* EXERCISE
Exactly as written, return the entries below, minus any pictures.
· · · · ·
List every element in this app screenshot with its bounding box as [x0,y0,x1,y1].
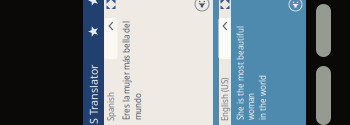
button[interactable]: Collapse panel [182,110,224,123]
button[interactable]: Full screen [232,112,242,121]
button[interactable]: Hablar Spanish [316,66,331,125]
staticText: mundo [122,24,148,35]
button[interactable]: Collapse panel [182,0,224,9]
staticText: English (US) [120,111,164,122]
staticText: Eres la mujer más bella del [122,12,220,23]
button[interactable]: Play Spanish audio [230,86,244,100]
button[interactable]: Speak English US [316,4,331,57]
· · · · ·
* OUTPUT BELOW
List every element in this app screenshot with its bounding box as [x0,y0,x1,y1].
button[interactable]: Collapse panel [182,110,224,123]
button[interactable]: Full screen [232,112,242,121]
button[interactable]: Hablar Spanish [316,66,331,125]
staticText: mundo [122,24,148,35]
button[interactable]: Collapse panel [182,0,224,9]
staticText: English (US) [120,111,164,122]
staticText: Eres la mujer más bella del [122,12,220,23]
button[interactable]: Play Spanish audio [230,86,244,100]
button[interactable]: Speak English US [316,4,331,57]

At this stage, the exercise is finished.